2020-03-13 20:13:56 | ちょこっと文学鑑賞
タイトルの言葉は、司馬遼太郎「坂の上の雲」で、真之が大学予備門をやめて軍人への道を歩み始める場面、兄好古とのやりとりの中で出てくる。


「あしは、いまのまま大学予備門にいれば結局は官吏か学者になりますぞな」
「なればよい」
「しかし第二等の官吏、第二等の学者ですぞな」
━ふむ?
と、好古は顔をあげ、それが癖で、唇だけで微笑した。
「なぜわかるのかね」
「わかります。兄さんの前であれですが、大学予備門は天下の秀才の巣窟です。まわりをながめてみれば、自分が何者であるかがわかってきます」
「何者かね」
「学問は、二流、学問をするに必要な根気が二流」
「根気が二流かね」
「おもしろかろうがおもしろくなかろうがとにかく堪え忍んで勉強してゆくという意味の根気です。学問にはそれが必要です。あしはどうも」
と、真之は自嘲した。
「要領がよすぎる」


 なぜこれを思い出したかと言うと、狂歌の索引を作りながら、つくづく自分には根気が足りないなあと。世の中には江戸と上方の狂歌すべてを打ち込んでいる方もいらっしゃるというのに、貞国の二百十余首でぐったりしているのだから話にならない。思えば学生時代、親に言われて嫌々出かけた新聞社の面接で、「君は学者向きだろう、新聞記者に向いてない」と言われた。そこに入りたければ、いやそんなことはないですと反論しなければいけなかったのだろうが、もとより気の進まない面接だったのでおっしゃる通りとうなずいておいた。実際、研究者になりたい気持ちはあったのだけど、とにかく根気が続かない。学生時代、図書館は居心地の良い場所ではなかった。用例をみつける作業が、どうしようもなく苦手だった。今考えると、私には最初から無理な道だったと思う。それなら何が向いていたのか、いや、これは今更言っても仕方ない事だからやめておこう。

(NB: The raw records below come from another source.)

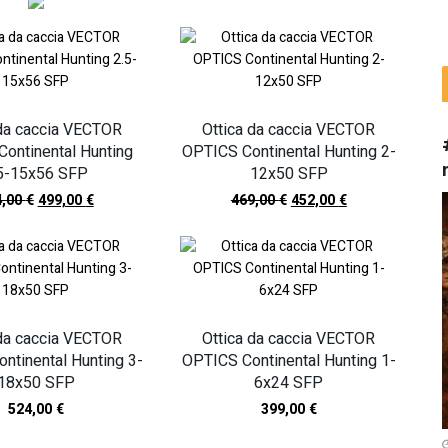
 da caccia VECTOR
Ottica da caccia VECTOR
ontinental Hunting
OPTICS Continental Hunting 2-
5-15x56 SFP
12x50 SFP
4,00
€
499,00
€
469,00
€
452,00
€
 da caccia VECTOR
Ottica da caccia VECTOR
ntinental Hunting 3-
OPTICS Continental Hunting 1-
18x50 SFP
6x24 SFP
524,00
€
399,00
€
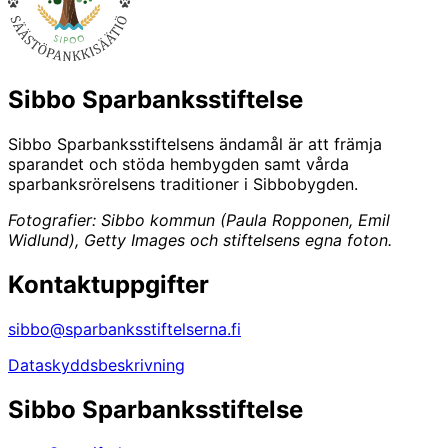
Sibbo Sparbanksstiftelse
Sibbo Sparbanksstiftelsens ändamål är att främja
sparandet och stöda hembygden samt vårda
sparbanksrörelsens traditioner i Sibbobygden.
Fotografier: Sibbo kommun (Paula Ropponen, Emil
Widlund), Getty Images och stiftelsens egna foton.
Kontaktuppgifter
sibbo@sparbanksstiftelserna.fi
Dataskyddsbeskrivning
Sibbo Sparbanksstiftelse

 ここ2年ほど、図書館は逆に居心地の良い場所に変わって、今は図書館に行く時間が中々作れないのが残念でならない。どうして学生時代に、と思うのだけど、その時やり切って成仏できなかったから、今このブログを書いているのかもしれない。索引は何とか完成したけれど、ブログの記事にリンクをつけようとしたら字数オーバーのエラーが出た。リンクのアドレスも字数に入るようだ。索引を何分割かして・・・というのは、くたびれたから次の機会・・・やはり根気が続かない。それに、貞国の狂歌の索引とか、自分以外に見たい人などいるのだろうか。という訳で最新の日時にはせずに索引を書き始めた時間、3つ前の記事としてとりあえず公開とした。それでも、根気が途切れ途切れであったとしても、前には進んでいきたい。索引をじっくり眺めて、次はどこを攻めるか考えてみたい。